Akulah perantau, ingatlah keluarga di rumahmu, kedua orang tua dan adik-adikmu yang menunggu di sana.
Akulah perantau, yang kerja bekerjalah dengan baik, bekerjalah dengan professional. Uang gajian gunakan sehemat mungkin (bukan pelit), berbagi dengan yang lain meski sedikit. Syukur-syukur dapat mengirimkan uang buat kesejahtraan keluargamu di rumah.

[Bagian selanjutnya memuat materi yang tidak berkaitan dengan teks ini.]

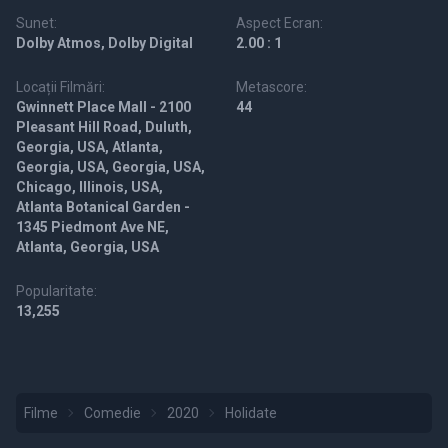
Sunet:
Aspect Ecran:
Dolby Atmos, Dolby Digital
2.00 : 1
Locații Filmări:
Metascore:
Gwinnett Place Mall - 2100
44
Pleasant Hill Road, Duluth,
Georgia, USA, Atlanta,
Georgia, USA, Georgia, USA,
Chicago, Illinois, USA,
Atlanta Botanical Garden -
1345 Piedmont Ave NE,
Atlanta, Georgia, USA
Popularitate:
13,255
Filme
Comedie
2020
Holidate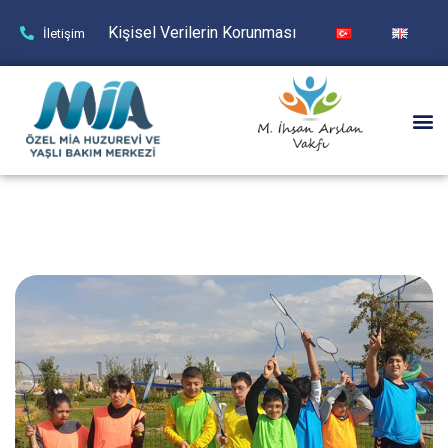
Kişisel Verilerin Korunması
İletişim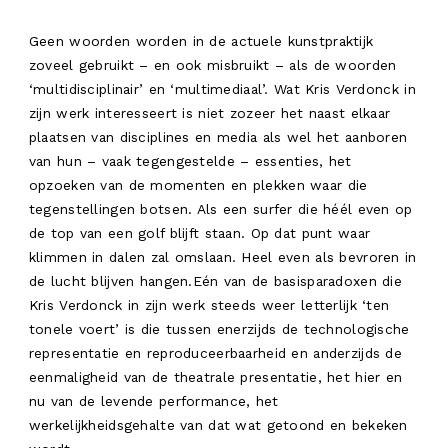
Geen woorden worden in de actuele kunstpraktijk
zoveel gebruikt – en ook misbruikt – als de woorden
‘multidisciplinair’ en ‘multimediaal’. Wat Kris Verdonck in
zijn werk interesseert is niet zozeer het naast elkaar
plaatsen van disciplines en media als wel het aanboren
van hun – vaak tegengestelde – essenties, het
opzoeken van de momenten en plekken waar die
tegenstellingen botsen. Als een surfer die héél even op
de top van een golf blijft staan. Op dat punt waar
klimmen in dalen zal omslaan. Heel even als bevroren in
de lucht blijven hangen.Eén van de basisparadoxen die
Kris Verdonck in zijn werk steeds weer letterlijk ‘ten
tonele voert’ is die tussen enerzijds de technologische
representatie en reproduceerbaarheid en anderzijds de
eenmaligheid van de theatrale presentatie, het hier en
nu van de levende performance, het
werkelijkheidsgehalte van dat wat getoond en bekeken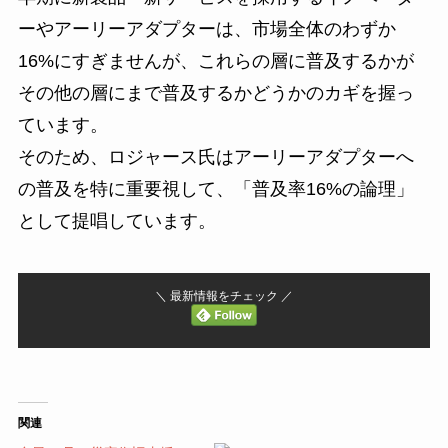
ーやアーリーアダプターは、市場全体のわずか
16%にすぎませんが、これらの層に普及するかが
その他の層にまで普及するかどうかのカギを握っ
ています。
そのため、ロジャース氏はアーリーアダプターへ
の普及を特に重要視して、「普及率16%の論理」
として提唱しています。
＼ 最新情報をチェック ／
関連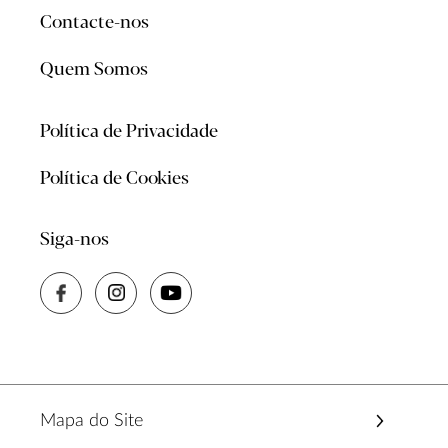
Contacte-nos
Quem Somos
Política de Privacidade
Política de Cookies
Siga-nos
Mapa do Site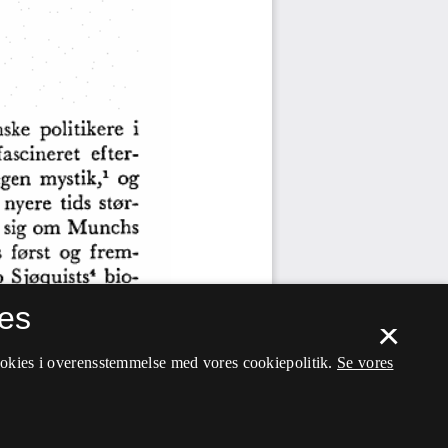
es
×
ookies i overensstemmelse med vores cookiepolitik.
Se vores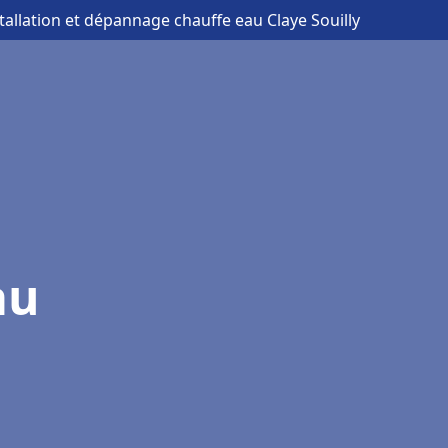
stallation et dépannage chauffe eau Claye Souilly
au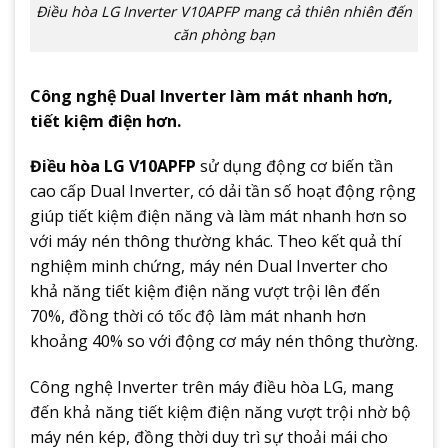
Điều hòa LG Inverter V10APFP mang cả thiên nhiên đến
căn phòng bạn
Công nghệ Dual Inverter làm mát nhanh hơn,
tiết kiệm điện hơn.
Điều hòa LG V10APFP
sử dụng động cơ biến tần
cao cấp Dual Inverter, có dải tần số hoạt động rộng
giúp tiết kiệm điện năng và làm mát nhanh hơn so
với máy nén thông thường khác. Theo kết quả thí
nghiệm minh chứng, máy nén Dual Inverter cho
khả năng tiết kiệm điện năng vượt trội lên đến
70%, đồng thời có tốc độ làm mát nhanh hơn
khoảng 40% so với động cơ máy nén thông thường.
Công nghệ Inverter trên máy điều hòa LG, mang
đến khả năng tiết kiệm điện năng vượt trội nhờ bộ
máy nén kép, đồng thời duy trì sự thoải mái cho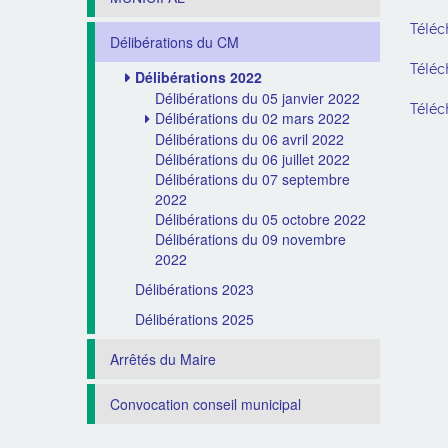
Téléc
Délibérations du CM
Téléc
Délibérations 2022
Délibérations du 05 janvier 2022
Téléc
Délibérations du 02 mars 2022
Délibérations du 06 avril 2022
Délibérations du 06 juillet 2022
Délibérations du 07 septembre
2022
Délibérations du 05 octobre 2022
Délibérations du 09 novembre
2022
Délibérations 2023
Délibérations 2025
Arrêtés du Maire
Convocation conseil municipal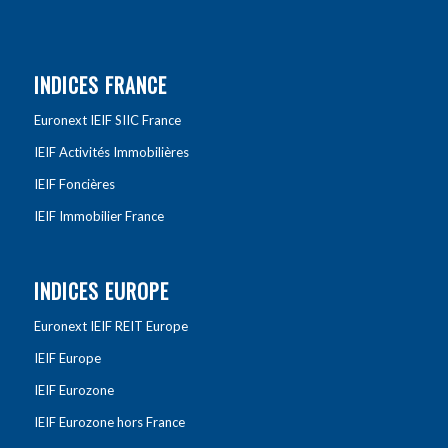
INDICES FRANCE
Euronext IEIF SIIC France
IEIF Activités Immobilières
IEIF Foncières
IEIF Immobilier France
INDICES EUROPE
Euronext IEIF REIT Europe
IEIF Europe
IEIF Eurozone
IEIF Eurozone hors France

Akulah perantau, di kota orang hanya hidup ugal-ugalan, dapat uang habis dibuat mainan, dibuat judi, dibuat mabuk-mabukan, dan segala hal yang merugikan. Tidakkah ada rasa kasihan, iba dan cinta kepada keluarga yang menunggu uluran tangan atasmu?.
Di kota orang, memang lebih banyak memikiki segala kebebasan, termasuk kebebasan mau melakukan apapun. Sekali lagi, di hati nuranimu yang paling dalam, sejujurnya perantauanmu terpatri sinar niatan suci: minimal mandiri dan tidak menyusahkan kedua orang tuamu. Syukur-syukur dirimu mampu memberikan bea siswa kepada adik-adikmu yang masih sekolah, memberi kepada keluargamu dan kepada orang lain. Sungguh sangat mulia.
Akulah perantau, pikirkan masa depanmu, cita dan keinginanmu serta target yang ingin dicapai. Terlalu dangkal jika dalam perantauanmu hanya memindah badan saja, bermewah-mewahan, berfoya ria, habiskan waktu positifmu. Padahal keluargamu membutuhkan, menunggumu.
Akulah perantau, ingat keluargamu, anak-istrimu, sanak familimu, tetanggamu dan lebih-lebih orang tua dan Tuhanmu, niscaya dirimu tak akan bermain-main di tanah perantauan.